My honourable friend the Minister of State for Foreign and Commonwealth Affairs (Dr Kim Howells) has made the following Written Ministerial Statement.
On 23 December 2006, the United Nations Security Council adopted Resolution 1737, on Iran's nuclear programme. The resolution was adopted by consensus, once again underlining that the international community is united and determined to see that Iran does not acquire the means to develop nuclear weapons.
Iran has not met its legal obligation in Security Council Resolution 1696, adopted on 31 July, to suspend all uranium enrichment-related and reprocessing activities, nor has it taken the other steps required by the International Atomic Energy Agency (IAEA) board of governors. Recent reports by the IAEA director-general, Dr Mohamed El Baradei, show that Iran's co-operation with the agency remains inadequate and that, far from suspending enrichment-related activities, Iran has continued to install and operate new centrifuges at its enrichment plant at Natanz.
Moreover, despite intensive efforts by EU High Representative Javier Solana, Iran has not engaged seriously with the generous and far-reaching proposals made by the E3+3 (France, Germany and the UK plus China, Russia and the US) in June, which could provide the basis for a long-term agreement. These proposals would give Iran everything it needs to develop a modern civil nuclear power programme, and other political and economic benefits, while meeting international concerns.

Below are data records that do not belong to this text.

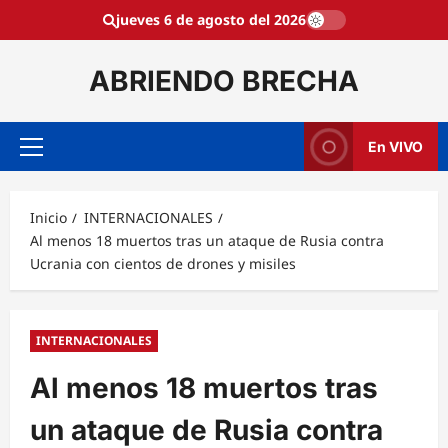
Saltar
jueves 6 de agosto del 2026
al
contenido
ABRIENDO BRECHA
En VIVO
Menú
principal
Inicio
INTERNACIONALES
Al menos 18 muertos tras un ataque de Rusia contra
Ucrania con cientos de drones y misiles
INTERNACIONALES
Al menos 18 muertos tras
un ataque de Rusia contra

We have therefore had no choice but to pursue a further Security Council resolution.
Resolution 1737 reaffirms that Iran is required to suspend all uranium enrichment-related and reprocessing activities, and extends this requirement to include all heavy-water-related projects. The resolution also requires Iran to provide the IAEA any access and co-operation the agency requests in order to verify the suspension and resolve outstanding issues.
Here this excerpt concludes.